I found the trio’s answers to these questions unconvincing. Particularly surprising were Bostock’s comments on Compensation Committee member tenure and compensation.
In the first place, Bostock said while 32 percent of shareholders voted against his reelection last year, 68 percent voted for him. And that’s not bad, he said. This glass-half-full logic explains why he has never bothered to explain to shareholders why he, Burkle and Kern have remained on the Compensation Committee and the Yahoo Board.
Second, Bostock disputed my assertion that Yahoo’s outside directors were paid an average of $500,000 last year. When I asked him if he was definitively stating that he did not receive compensation of about $500,000 last year, he said “yes.” Yet, according to Yahoo’s own proxy statement, Bostock earned total compensation of $499,264 last year. 2007 compensation for Yahoo’s other board members was as follows:
- Ron Burkle: $482,046
- Eric Hippeau: $496,674
- Vyomesh Joshi: $519,520
- Art Kern: $496,990
- Bobby Kotick: $492,774
- Ed Kozel: $516,202
- Mary Agnes Wilderotter: $205,832 (for five months of service; annualized $493,997)
- Gary Wilson: $482,046
The average compensation for each Yahoo outside director in 2007: $497,531.

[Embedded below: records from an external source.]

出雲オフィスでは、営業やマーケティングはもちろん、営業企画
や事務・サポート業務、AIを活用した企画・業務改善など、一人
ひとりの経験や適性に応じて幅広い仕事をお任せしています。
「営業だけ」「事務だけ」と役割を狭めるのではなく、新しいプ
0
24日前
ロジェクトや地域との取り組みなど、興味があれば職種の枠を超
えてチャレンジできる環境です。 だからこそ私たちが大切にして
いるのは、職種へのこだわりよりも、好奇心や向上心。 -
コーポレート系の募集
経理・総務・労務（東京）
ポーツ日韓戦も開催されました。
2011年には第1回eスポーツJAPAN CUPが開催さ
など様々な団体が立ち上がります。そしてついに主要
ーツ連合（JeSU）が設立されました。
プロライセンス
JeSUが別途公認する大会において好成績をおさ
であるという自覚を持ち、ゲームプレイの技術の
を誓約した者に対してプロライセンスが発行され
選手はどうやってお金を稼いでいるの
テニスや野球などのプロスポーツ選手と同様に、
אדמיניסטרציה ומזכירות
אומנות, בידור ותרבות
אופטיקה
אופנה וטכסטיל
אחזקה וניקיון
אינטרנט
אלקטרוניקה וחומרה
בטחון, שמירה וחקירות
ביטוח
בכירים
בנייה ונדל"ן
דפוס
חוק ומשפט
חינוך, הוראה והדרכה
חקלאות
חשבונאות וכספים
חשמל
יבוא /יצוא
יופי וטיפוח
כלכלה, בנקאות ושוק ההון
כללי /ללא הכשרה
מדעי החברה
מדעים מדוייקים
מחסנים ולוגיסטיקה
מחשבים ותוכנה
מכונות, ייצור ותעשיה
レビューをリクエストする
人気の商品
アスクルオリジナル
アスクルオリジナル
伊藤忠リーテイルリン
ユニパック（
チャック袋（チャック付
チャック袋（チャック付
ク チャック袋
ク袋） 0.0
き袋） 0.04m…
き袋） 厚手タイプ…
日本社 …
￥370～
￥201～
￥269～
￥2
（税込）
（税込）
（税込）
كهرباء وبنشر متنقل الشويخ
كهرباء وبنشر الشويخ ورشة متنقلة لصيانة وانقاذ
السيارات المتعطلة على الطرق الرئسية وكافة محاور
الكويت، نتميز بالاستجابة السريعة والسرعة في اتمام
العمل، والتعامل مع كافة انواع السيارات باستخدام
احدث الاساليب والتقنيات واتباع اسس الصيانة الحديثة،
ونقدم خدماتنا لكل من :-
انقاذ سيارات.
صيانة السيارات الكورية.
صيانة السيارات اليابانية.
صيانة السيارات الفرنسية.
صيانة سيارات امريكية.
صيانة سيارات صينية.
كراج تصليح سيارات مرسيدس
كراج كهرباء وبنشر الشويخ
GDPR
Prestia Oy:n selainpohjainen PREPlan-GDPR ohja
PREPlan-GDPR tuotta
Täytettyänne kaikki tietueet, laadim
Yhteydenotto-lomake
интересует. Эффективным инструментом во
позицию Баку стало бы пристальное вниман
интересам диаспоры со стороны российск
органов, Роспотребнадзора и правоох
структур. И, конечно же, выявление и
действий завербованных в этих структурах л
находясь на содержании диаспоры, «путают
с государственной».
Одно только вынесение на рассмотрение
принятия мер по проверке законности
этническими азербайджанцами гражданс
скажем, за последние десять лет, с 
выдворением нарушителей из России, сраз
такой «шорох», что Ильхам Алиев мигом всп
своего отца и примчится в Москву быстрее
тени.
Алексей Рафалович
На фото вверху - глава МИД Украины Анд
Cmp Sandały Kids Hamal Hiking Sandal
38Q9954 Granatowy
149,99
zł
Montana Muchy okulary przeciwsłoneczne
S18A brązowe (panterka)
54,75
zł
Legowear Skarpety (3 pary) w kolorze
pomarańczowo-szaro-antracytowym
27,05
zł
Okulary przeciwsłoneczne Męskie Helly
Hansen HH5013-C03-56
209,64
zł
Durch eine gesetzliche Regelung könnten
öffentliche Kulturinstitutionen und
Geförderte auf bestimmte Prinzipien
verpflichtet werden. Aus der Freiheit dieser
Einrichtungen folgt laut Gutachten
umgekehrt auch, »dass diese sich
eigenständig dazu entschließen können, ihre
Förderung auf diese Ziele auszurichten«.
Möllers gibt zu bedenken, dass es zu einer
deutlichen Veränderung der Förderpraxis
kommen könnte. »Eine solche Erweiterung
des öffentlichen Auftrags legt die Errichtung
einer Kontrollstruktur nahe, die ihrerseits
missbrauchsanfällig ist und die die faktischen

Third, Bostock also claimed that this year’s vote would be a far better indication of shareholder support for Yahoo’s Compensation Committee than last year.With 39.6 percent of shareholders withholding support from Bostock and 37.9 percent withholding it from Burkle, isn’t it time for them to step aside?

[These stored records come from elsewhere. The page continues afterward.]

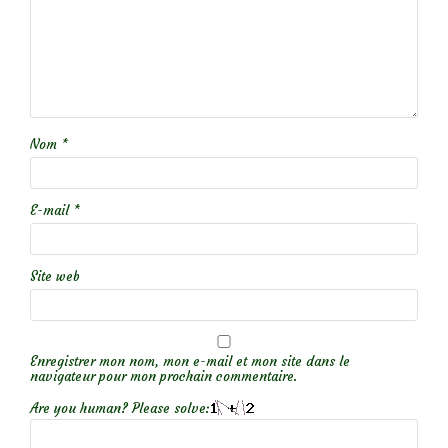
Nom
*
E-mail
*
Site web
Enregistrer mon nom, mon e-mail et mon site dans le
navigateur pour mon prochain commentaire.
Are you human? Please solve:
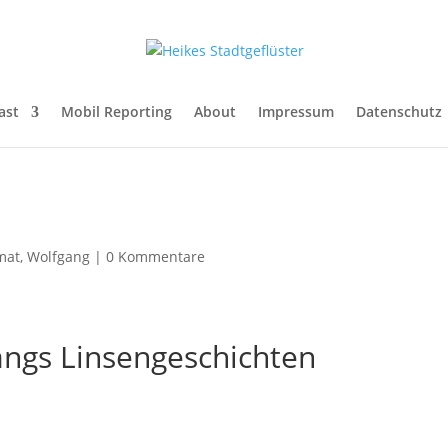
ast
Mobil Reporting
About
Impressum
Datenschutz
mat
,
Wolfgang
|
0 Kommentare
ngs Linsengeschichten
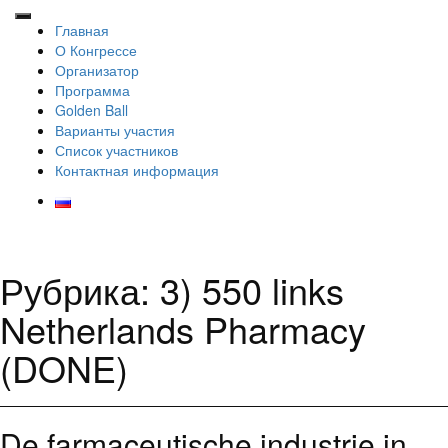
Главная
О Конгрессе
Организатор
Программа
Golden Ball
Варианты участия
Список участников
Контактная информация
Рубрика: 3) 550 links
Netherlands Pharmacy
(DONE)
De farmaceutische industrie in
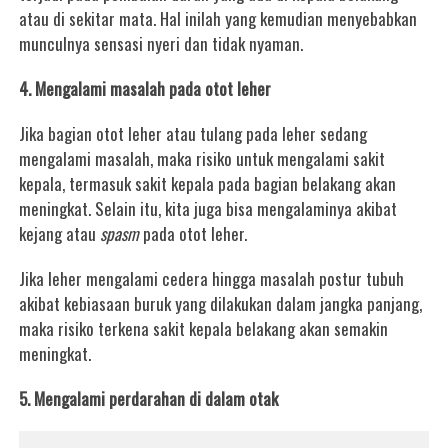
atau di sekitar mata. Hal inilah yang kemudian menyebabkan
munculnya sensasi nyeri dan tidak nyaman.
4. Mengalami masalah pada otot leher
Jika bagian otot leher atau tulang pada leher sedang
mengalami masalah, maka risiko untuk mengalami sakit
kepala, termasuk sakit kepala pada bagian belakang akan
meningkat. Selain itu, kita juga bisa mengalaminya akibat
kejang atau
spasm
pada otot leher.
Jika leher mengalami cedera hingga masalah postur tubuh
akibat kebiasaan buruk yang dilakukan dalam jangka panjang,
maka risiko terkena sakit kepala belakang akan semakin
meningkat.
5. Mengalami perdarahan di dalam otak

Fool Me Once, Shame on You; Fool Me Twice, Shame on Me
Given all this, I am deeply concerned that my interests and those of all Yahoo shareholders are not being protected by the company’s board. We need to know why 200 million shares were missing from this year’s vote as compared to the last two years’. We need to know why so many proxies were mailed late to shareholders (on our dime). We need to know why so many shareholders are questioning whether their votes were counted. Yahoo will try to sweep all these concerns under the rug, but we shouldn’t allow it. The company should immediately appoint an independent third party to address these questions and assure shareholders that their votes were properly counted.

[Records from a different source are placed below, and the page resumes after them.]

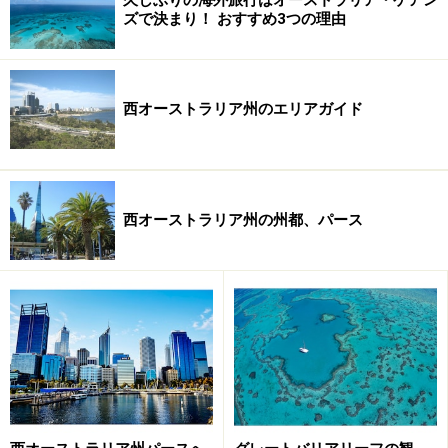
ズで決まり！ おすすめ3つの理由
西オーストラリア州のエリアガイド
西オーストラリア州の州都、パース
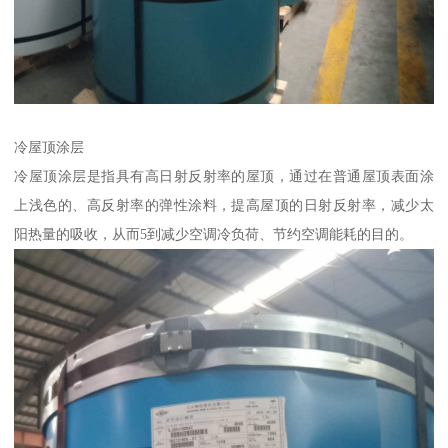
冷屋顶涂层
冷屋顶涂层是指具有高日射反射率的屋顶，通过在普通屋顶表面涂
上浅色的、高反射率的弹性涂料，提高屋顶的日射反射率，减少太
阳热量的吸收，从而5到减少空调冷负荷、节约空调能耗的目的。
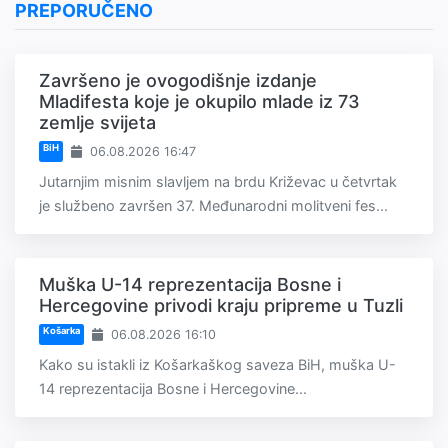
PREPORUČENO
Završeno je ovogodišnje izdanje
Mladifesta koje je okupilo mlade iz 73
zemlje svijeta
BiH
06.08.2026 16:47
Jutarnjim misnim slavljem na brdu Križevac u četvrtak
je službeno završen 37. Međunarodni molitveni fes...
Muška U-14 reprezentacija Bosne i
Hercegovine privodi kraju pripreme u Tuzli
Košarka
06.08.2026 16:10
Kako su istakli iz Košarkaškog saveza BiH, muška U-
14 reprezentacija Bosne i Hercegovine...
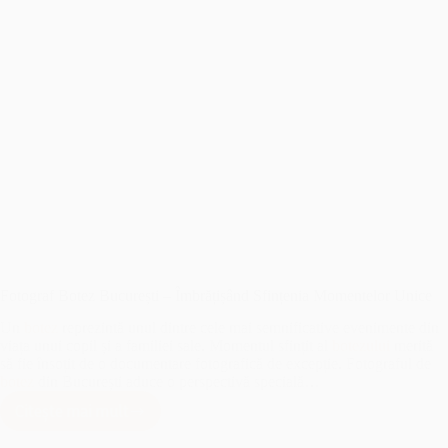
Fotograf Botez București – Îmbrățișând Sfințenia Momentelor Unice
Un
botez
reprezintă unul dintre cele mai semnificative evenimente din
viața unui copil și a familiei sale. Momentul sfințit al
botezului
merită
să fie însoțit de o documentare fotografică de excepție. Fotograful de
botez
din București aduce o perspectivă specială…
Citește mai mult
Fotograf
Botez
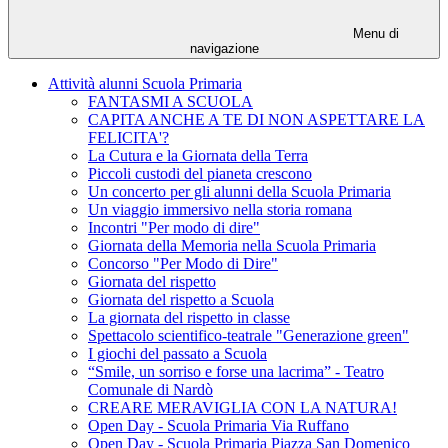
Menu di
navigazione
Attività alunni Scuola Primaria
FANTASMI A SCUOLA
CAPITA ANCHE A TE DI NON ASPETTARE LA
FELICITA'?
La Cutura e la Giornata della Terra
Piccoli custodi del pianeta crescono
Un concerto per gli alunni della Scuola Primaria
Un viaggio immersivo nella storia romana
Incontri "Per modo di dire"
Giornata della Memoria nella Scuola Primaria
Concorso "Per Modo di Dire"
Giornata del rispetto
Giornata del rispetto a Scuola
La giornata del rispetto in classe
Spettacolo scientifico-teatrale "Generazione green"
I giochi del passato a Scuola
“Smile, un sorriso e forse una lacrima” - Teatro
Comunale di Nardò
CREARE MERAVIGLIA CON LA NATURA!
Open Day - Scuola Primaria Via Ruffano
Open Day - Scuola Primaria Piazza San Domenico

Immediate Changes to the Board
Also, Yahoo needs to immediately make some changes to the composition of its board. Roy Bostock and Ron Burkle should do the honorable thing and step down from this board.
In truth, this should have happened a year ago. One wonders what might have happened in the last 12 months with Microsoft negotiations had Yahoo acted swiftly, following the 2007 annual meeting, to remove them.
Eric Jackson is the Founder and Managing Member of Ironfire Capital LLC, an activist hedge fund. In 2007, he founded the "Yahoo! Plan B" group, a web-based group of 150 Yahoo shareholders who own more than 3.2 million shares in a campaign to change the company’s direction.